KATE KLONICK: Thank you so much. Thank you, Rose. Good afternoon. My name is Kate Klonick. I’m a professor at St. John’s Law School and a fellow at the Brookings Institution and the Yale Information Society Project. And my research and writing for the last decade have focused on content moderation and online speech governance on private platforms.

So I am especially excited to be here to moderate what should be a fascinating panel, The Digital Services and Markets Act Package: What happened and what comes next, two of the leading drafters—with two of the leading drafters of the regulations. Prabhat Agarwal, head of Unit of Digital Services and Platforms at DG Connect, European Commission, and Gerard de Graaf, director for digital transformation at DG Connect at the European Commission. So welcome to you both, and thank you for being here to talk to us about the [Digital Services Act (DSA)] and the [Digital Markets Act (DMA)].

I wanted to start with a little bit of framing and perspective. So it was just a year ago, as Rose mentioned, that you had joined this conference virtually to discuss the process of framing the DSA. For those uninitiated, the Digital Service Act, or the DSA, aims to protect users’ rights to freedom of expression, while also empowering them to report illegal content, protecting their privacy, and allowing them to see why certain online ads or content are shown to them. Its companion act, the Digital Markets Act, or DMA, which establishes a set of narrowly defined objective criteria for qualifying a large online platform as a so-called gatekeeper, is a type of competition-protecting bill.

And these EU bills are the first of its kind—comprehensive regulatory framework for governing digital services. The DMA and DSA provide rules across a range of topics—from liability to content moderation, from transparency reporting to competition, with global implications as numerous other countries attempt to tackle the same issues. I wanted to start out by asking both of you, on the eve of this act’s, like, rocketing through drafting, what your thoughts have been on the process generally, but in the last year in particular since you joined this conference.

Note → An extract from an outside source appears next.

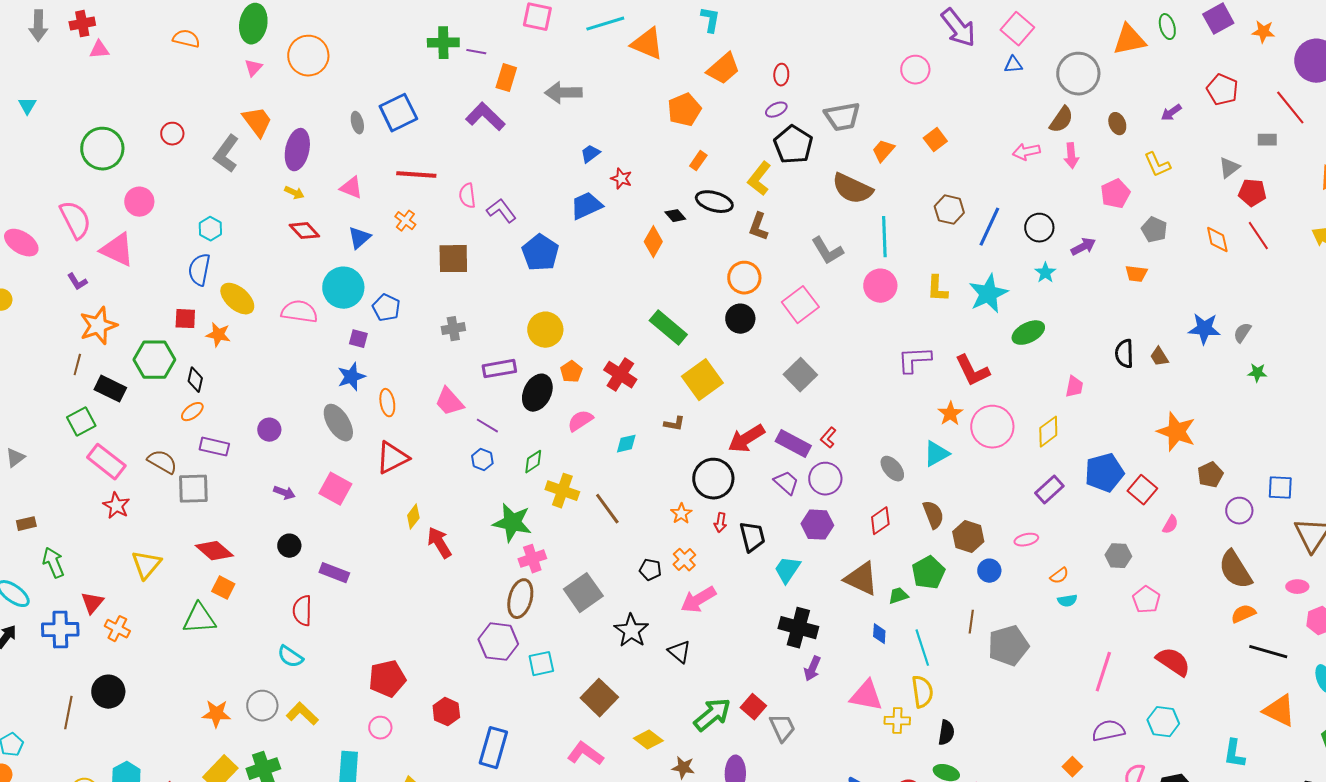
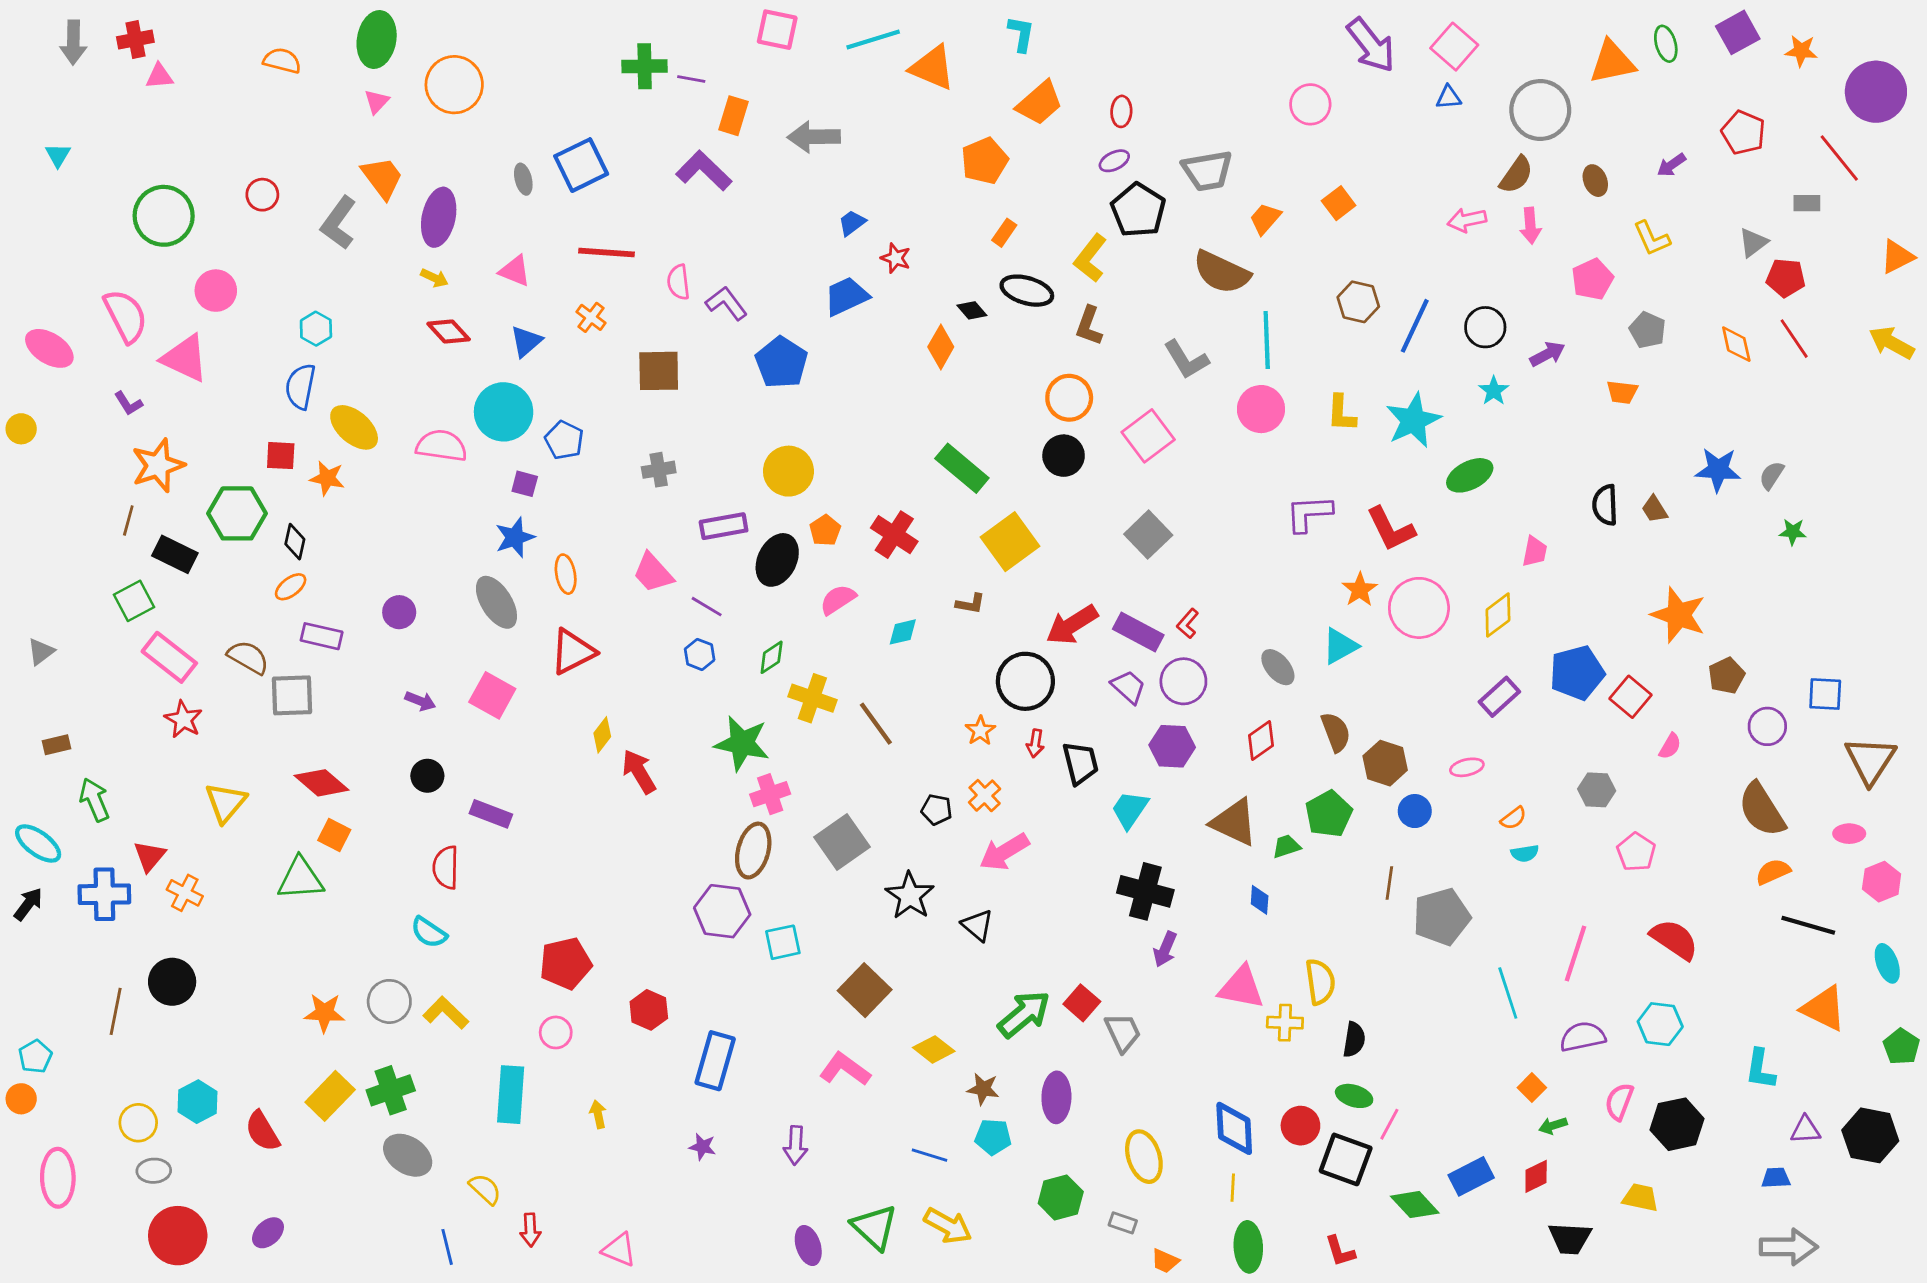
cyan line: (922, 648) -> (1508, 993), moved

And I’ll start with you, Prabhat.

PRABHAT AGARWAL: Thanks, Kate. Well, it’s been a rollercoaster, I should say. You know, so first of all, I would say there’s been an amazing amount of support for the kind of initiatives and ideas that we put forward. Since we spoke last summer we took the proposals to the Council of the EU, which is where all twenty-seven member states come together. And both the Digital Services Act and the Digital Markets Act were supported unanimously by all member states, in a very relatively short period of time after we spoke. So less than twelve months after we presented the proposals in November of last year.

And in a very short period after that, in December of last year, the European Parliament voted its position on these two acts, also, again, with overwhelming majorities. So I think the highlight really has been the amazing amount of political support that we had across all political parties, across all member states, for the kind of ideas that we are putting forward. That’s, I think, the highlight for me in the last twelve months. And of course, then it led to a very quick agreement early on in the first quarter. Now we’re in the finalization process.

So the main takeaway was when I spoke to you, together with Gerard last time here, I think we didn’t—we knew that here was a lot of support. We didn’t quite anticipate that there was this much support. That’s how I would say.

GERARD DE GRAAF: I would fully agree to that. I think what was particularly heartening was to see that the approach which we had taken, which was a systematic approach, so kind of that the platforms needed to be regulated on the systemic risks that they posed to society, that that approach—which, in a way, was actually inspired by banking regulation, was strongly endorsed. That it’s important that platforms have kind of risk management in place, that they have due diligence obligations.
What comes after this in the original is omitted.